§ **Given entries**
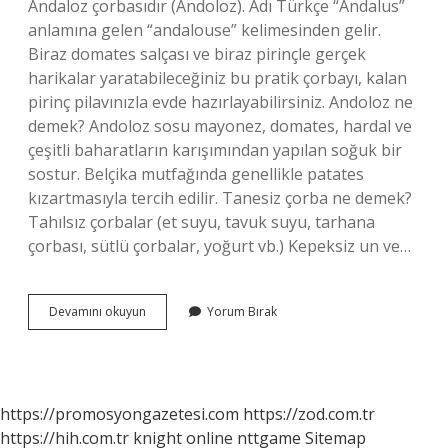
Andaloz çorbasıdır (Andoloz). Adı Türkçe “Andalus”
anlamına gelen “andalouse” kelimesinden gelir.
Biraz domates salçası ve biraz pirinçle gerçek
harikalar yaratabileceğiniz bu pratik çorbayı, kalan
pirinç pilavınızla evde hazırlayabilirsiniz. Andoloz ne
demek? Andoloz sosu mayonez, domates, hardal ve
çeşitli baharatların karışımından yapılan soğuk bir
sostur. Belçika mutfağında genellikle patates
kızartmasıyla tercih edilir. Tanesiz çorba ne demek?
Tahılsız çorbalar (et suyu, tavuk suyu, tarhana
çorbası, sütlü çorbalar, yoğurt vb.) Kepeksiz un ve…
Andaloz
Devamını okuyun
Yorum Bırak
Çorbası
Ne
https://promosyongazetesi.com
https://zod.com.tr
https://hih.com.tr
knight online
nttgame
Sitemap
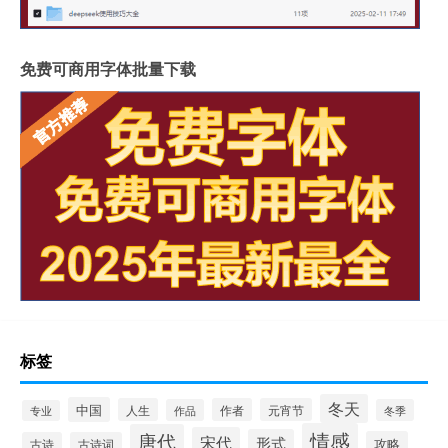
免费可商用字体批量下载
标签
冬天
中国
人生
作者
元宵节
作品
冬季
专业
情感
唐代
宋代
形式
攻略
古诗
古诗词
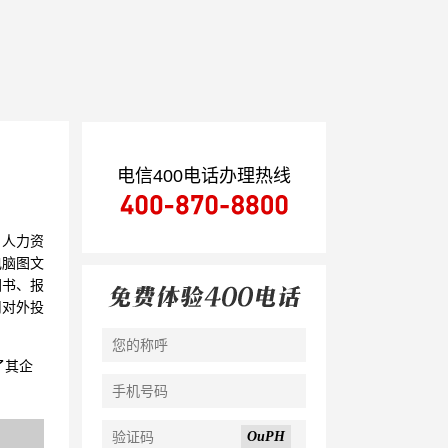
电信400电话办理热线
，人力资
电脑图文
图书、报
司对外投
了其企
OuPH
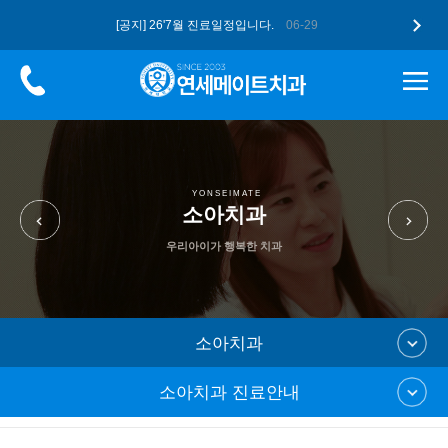
[공지] 26'7월 진료일정입니다.
06-29
[공지] 더 업그레이드된 구강스캐너 …
05-12
[공지] 고유가 피해지원금, 연세메이…
05-12
[공지] 26'5월 진료일정입니다.
04-28
[공지] 2026 병오년 새해 복 많…
01-07
YONSEIMATE
소아치과
우리아이가 행복한 치과
소아치과
소아치과 진료안내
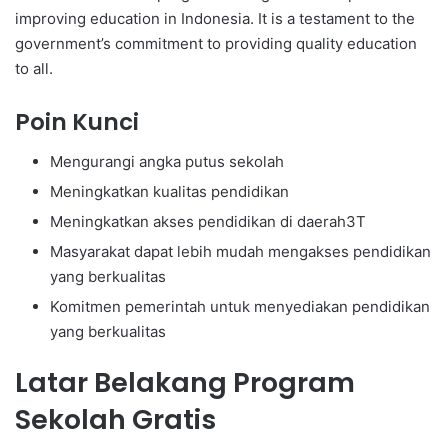
improving education in Indonesia. It is a testament to the
government’s commitment to providing quality education
to all.
Poin Kunci
Mengurangi angka putus sekolah
Meningkatkan kualitas pendidikan
Meningkatkan akses pendidikan di daerah3T
Masyarakat dapat lebih mudah mengakses pendidikan
yang berkualitas
Komitmen pemerintah untuk menyediakan pendidikan
yang berkualitas
Latar Belakang Program
Sekolah Gratis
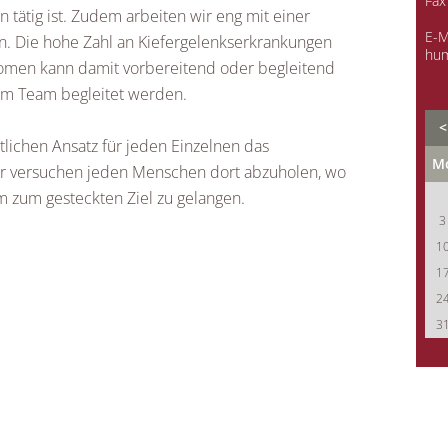
Fax
 tätig ist. Zudem arbeiten wir eng mit einer
E-M
 Die hohe Zahl an Kiefergelenkserkrankungen
hum
omen kann damit vorbereitend oder begleitend
im Team begleitet werden.
<
itlichen Ansatz für jeden Einzelnen das
M
ir versuchen jeden Menschen dort abzuholen, wo
 zum gesteckten Ziel zu gelangen.
3
1
1
2
3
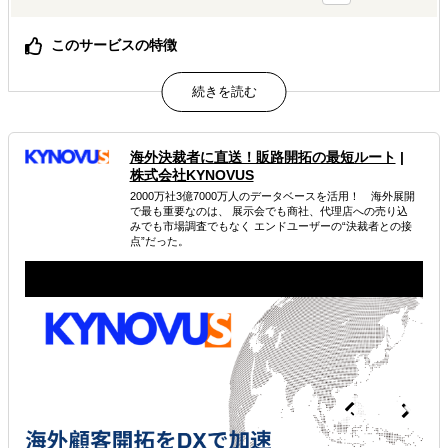
このサービスの特徴
海外ビジネスに関する4,371件の相談内容を分析
海外在住の外国人2,100名のリアルな声を反映！
越境EC事業を実施・検討している企業を比較してわかった
成功の鍵
海外決裁者に直送！販路開拓の最短ルート
|
属するジャンル
株式会社KYNOVUS
2000万社3億7000万人のデータベースを活用！ 海外展開
で最も重要なのは、 展示会でも商社、代理店への売り込
海外市場調査・マーケティング
みでも市場調査でもなく エンドユーザーの“決裁者との接
点”だった。
販路拡大（営業代行・販売代理店探し）
海外テストマーケティング・簡易調査
解決できる課題
どの国に進出するべきか決めたい
有効なプロモーション方法を探している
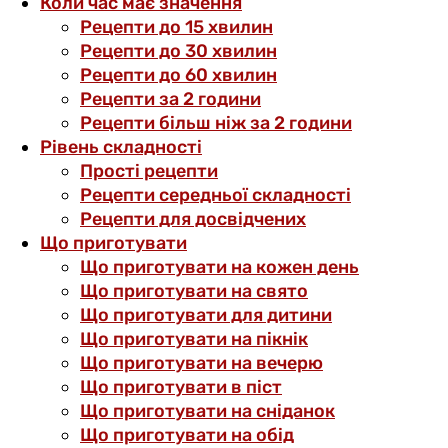
Коли час має значення
Рецепти до 15 хвилин
Рецепти до 30 хвилин
Рецепти до 60 хвилин
Рецепти за 2 години
Рецепти більш ніж за 2 години
Рівень складності
Прості рецепти
Рецепти середньої складності
Рецепти для досвідчених
Що приготувати
Що приготувати на кожен день
Що приготувати на свято
Що приготувати для дитини
Що приготувати на пікнік
Що приготувати на вечерю
Що приготувати в піст
Що приготувати на сніданок
Що приготувати на обід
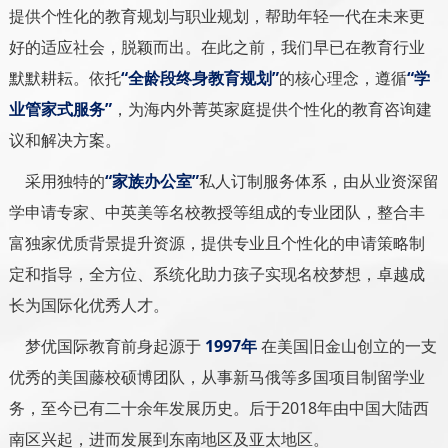
提供个性化的教育规划与职业规划，帮助年轻一代在未来更
好的适应社会，脱颖而出。在此之前，我们早已在教育行业
默默耕耘。依托
“
全龄段终身教育规划
”
的核心理念，遵循
“学
业管家式服务”
，为海内外菁英家庭提供个性化的教育咨询建
议和解决方案。
采用独特的
“家族办公室”
私人订制服务体系，由从业资深留
学申请专家、中英美等名校教授等组成的专业团队，整合丰
富独家优质背景提升资源，提供专业且个性化的申请策略制
定和指导，全方位、系统化助力孩子实现名校梦想，卓越成
长为国际化优秀人才。
梦优国际教育前身起源于
1997
年
在美国旧金山创立的一支
优秀的美国藤校硕博团队，从事新马俄等多国项目制留学业
务，至今已有二十余年发展历史。后于2018年由中国大陆西
南区兴起，进而发展到东南地区及亚太地区。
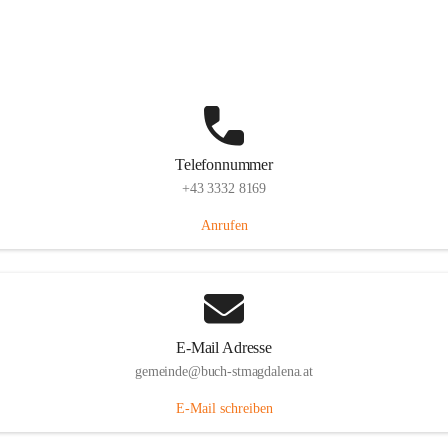
St. Magdalena 55, 8274 Buch-St. Magdalena, AUT
Auf Karte ansehen
Telefonnummer
+43 3332 8169
Anrufen
E-Mail Adresse
gemeinde@buch-stmagdalena.at
E-Mail schreiben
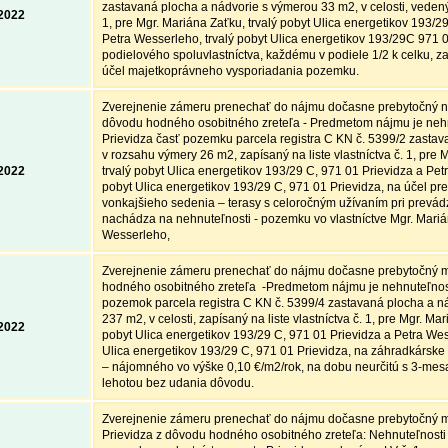
zastavaná plocha a nádvorie s výmerou 33 m2, v celosti, vedený n
.2022
1, pre Mgr. Mariána Zaťku, trvalý pobyt Ulica energetikov 193/2
Petra Wesserleho, trvalý pobyt Ulica energetikov 193/29C 971 0
podielového spoluvlastníctva, každému v podiele 1/2 k celku, z
účel majetkoprávneho vysporiadania pozemku.
Zverejnenie zámeru prenechať do nájmu dočasne prebytočný n
dôvodu hodného osobitného zreteľa - Predmetom nájmu je nehnu
Prievidza časť pozemku parcela registra C KN č. 5399/2 zastav
v rozsahu výmery 26 m2, zapísaný na liste vlastníctva č. 1, pre 
.2022
trvalý pobyt Ulica energetikov 193/29 C, 971 01 Prievidza a Pet
pobyt Ulica energetikov 193/29 C, 971 01 Prievidza, na účel p
vonkajšieho sedenia – terasy s celoročným užívaním pri prevá
nachádza na nehnuteľnosti - pozemku vo vlastníctve Mgr. Mariá
Wesserleho,
Zverejnenie zámeru prenechať do nájmu dočasne prebytočný m
hodného osobitného zreteľa -Predmetom nájmu je nehnuteľnosť 
pozemok parcela registra C KN č. 5399/4 zastavaná plocha a n
237 m2, v celosti, zapísaný na liste vlastníctva č. 1, pre Mgr. Mar
.2022
pobyt Ulica energetikov 193/29 C, 971 01 Prievidza a Petra Wes
Ulica energetikov 193/29 C, 971 01 Prievidza, na záhradkárske
– nájomného vo výške 0,10 €/m2/rok, na dobu neurčitú s 3-m
lehotou bez udania dôvodu.
Zverejnenie zámeru prenechať do nájmu dočasne prebytočný 
Prievidza z dôvodu hodného osobitného zreteľa: Nehnuteľnosti v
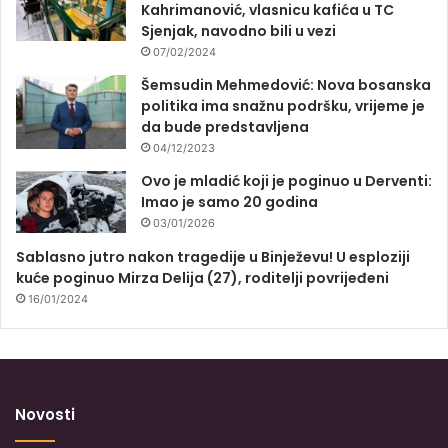
Kahrimanović, vlasnicu kafića u TC
Sjenjak, navodno bili u vezi
07/02/2024
Šemsudin Mehmedović: Nova bosanska
politika ima snažnu podršku, vrijeme je
da bude predstavljena
04/12/2023
Ovo je mladić koji je poginuo u Derventi:
Imao je samo 20 godina
03/01/2026
Sablasno jutro nakon tragedije u Binježevu! U esploziji
kuće poginuo Mirza Delija (27), roditelji povrijeđeni
16/01/2024
Novosti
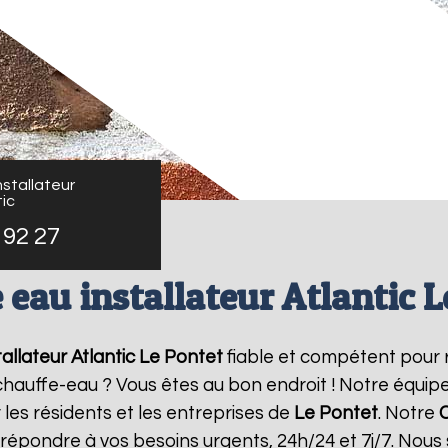
stallateur
ic
 92 27
 eau installateur Atlantic L
allateur Atlantic
Le Pontet
fiable et compétent pour 
e chauffe-eau ? Vous êtes au bon endroit ! Notre équi
 les résidents et les entreprises de
Le Pontet
. Notre
C
 répondre à vos besoins urgents, 24h/24 et 7j/7. Nou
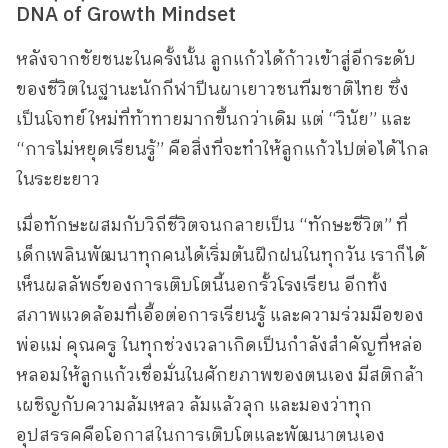
DNA of Growth Mindset
หลังจากชัยชนะในครั้งนั้น ลูกแก้วได้ก้าวเข้าสู่อีกระดับ
ของชีวิตในฐานะนักกีฬาปีนผาเยาวชนทีมชาติไทย ซึ่ง
เป็นโจทย์ใหม่ที่ท้าทายมากขึ้นกว่าเดิม แต่ “วินัย” และ
“การไม่หยุดเรียนรู้” คือสิ่งที่จะทำให้ลูกแก้วไปต่อได้ไกล
ในระยะยาว
เมื่อทักษะผสมกับวิถีชีวิตจนกลายเป็น “ทักษะชีวิต” ที่
เด็กเพลินพัฒนาทุกคนได้เริ่มต้นฝึกฝนในทุกวัน เราก็ได้
เห็นผลลัพธ์ของการเติบโตนี้นอกรั้วโรงเรียน อีกทั้ง
สภาพแวดล้อมที่เอื้อต่อการเรียนรู้ และความร่วมมือของ
พ่อแม่ คุณครู ในทุกช่วงเวลาเกิดเป็นกำลังสำคัญที่หล่อ
หลอมให้ลูกแก้วเชื่อมั่นในศักยภาพของตนเอง มีสติกล้า
เผชิญกับความล้มเหลว ล้มแล้วลุก และมองว่าทุก
อุปสรรคคือโอกาสในการเติบโตและพัฒนาตนเอง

§ **Problem statement**
Every line above from the one with "海外在住の外国人2,100名のリアルな声を反映！" down to the one with "Що приготувати на пікнік" must be written out exactly, and no picture may appear.

§ **Answer section**
海外在住の外国人2,100名のリアルな声を反映！
越境EC事業を実施・検討している企業を比較してわかった
成功の鍵
海外決裁者に直送！販路開拓の最短ルート
|
属するジャンル
株式会社KYNOVUS
2000万社3億7000万人のデータベースを活用！ 海外展開
で最も重要なのは、 展示会でも商社、代理店への売り込
海外市場調査・マーケティング
みでも市場調査でもなく エンドユーザーの“決裁者との接
点”だった。
販路拡大（営業代行・販売代理店探し）
海外テストマーケティング・簡易調査
解決できる課題
どの国に進出するべきか決めたい
有効なプロモーション方法を探している
Коли час має значення
Рецепти до 15 хвилин
Рецепти до 30 хвилин
Рецепти до 60 хвилин
Рецепти за 2 години
Рецепти більш ніж за 2 години
Рівень складності
Прості рецепти
Рецепти середньої складності
Рецепти для досвідчених
Що приготувати
Що приготувати на кожен день
Що приготувати на свято
Що приготувати для дитини
Що приготувати на пікнік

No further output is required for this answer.